— О ком вы?
— О вашем сыне.
— Не надо. Я запрещаю.
— Но послушайте же меня… Вам нужно с кем-то говорить о нем. И никто не поймет вас так, как я.
— Почему вы так решили?
— Разве вы не понимаете — почему?
— Молчите! — сказала Мила поспешно. — Молчите!
— И вы знаете, что я сделаю для вас все, что могу… и даже больше: то, чего сделать нельзя, за что не возьмется никто, кроме меня.
— Не знаю, что вы имеете в виду. Но если думаете, что помогаете мне, то ошибаетесь: я стараюсь не вспоминать…
— О возвращении?
— Ни о чем. Хочу жить сегодняшним днем…
— Но в сегодняшнем дне есть я!
— Для меня, — сказала она равнодушно, — нет никого.
— Поверьте… поверьте, и я был бы рад не думать о вас. От этих мыслей мне не становится легче. Но не могу, не могу…
Не помогает зелье, подумал капитан. И ему тоже. И всем?
— Я хочу на Землю, — говорила Мила. — К сыну…

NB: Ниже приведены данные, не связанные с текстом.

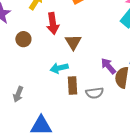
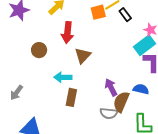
brown circle: (23, 39) -> (39, 50), moved
gray semicircle: (95, 93) -> (109, 113), moved

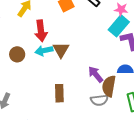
cyan arrow: (63, 77) -> (44, 51), moved

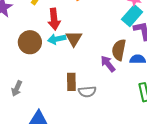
brown circle: (17, 54) -> (30, 42), size x1.5
brown semicircle: (109, 86) -> (119, 50), moved
gray semicircle: (99, 100) -> (87, 92), moved

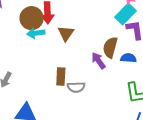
cyan arrow: (57, 39) -> (36, 33), moved
brown circle: (30, 42) -> (32, 18), moved

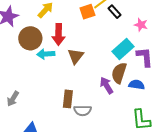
cyan rectangle: (125, 14) -> (123, 49), moved
brown circle: (32, 18) -> (30, 38), moved

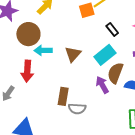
black rectangle: (114, 12) -> (112, 29), moved
red arrow: (59, 34) -> (27, 71), moved
cyan rectangle: (123, 49) -> (105, 55), moved

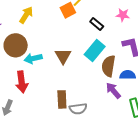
purple arrow: (102, 85) -> (113, 91), moved

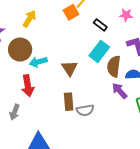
brown triangle: (63, 56) -> (70, 68), moved

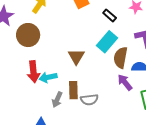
cyan arrow: (38, 62) -> (48, 77), moved
gray arrow: (15, 112) -> (57, 100), moved

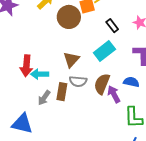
brown circle: (28, 35) -> (69, 17), moved
brown semicircle: (121, 58) -> (102, 84), moved
gray semicircle: (89, 100) -> (78, 81), moved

— Вы думаете, это реально?
— Да! Я верю доктору Карачарову…
— Но зависит ли это только от него?
— Не понимаю.
— Это, пожалуй, даже хорошо. Но запомните: если никто, даже Карачаров не сможет вам помочь — это сделаю я. Но тогда…
Наконец-то они затворили дверь.
Какой-то миг казалось, что Зоя и капитан бросятся друг к другу, обнимутся, понесут околесицу, смысл которой не в словах, а во всем сразу: в голосе, дыхании, взгляде. Мгновение прошло; оба устояли. Устюг проглотил комок. «Я тебя люблю, — хотел сказать он, — сильнее, чем всегда»… И спросил сухо:
— Почему не действует анэмо? Что ты с ним сделала?
Да просто уничтожила, — сказала она небрежно, сразу же попав в тон. — Весь запас.
— Ах, вот в чем дело. Ничего. Синтезируем.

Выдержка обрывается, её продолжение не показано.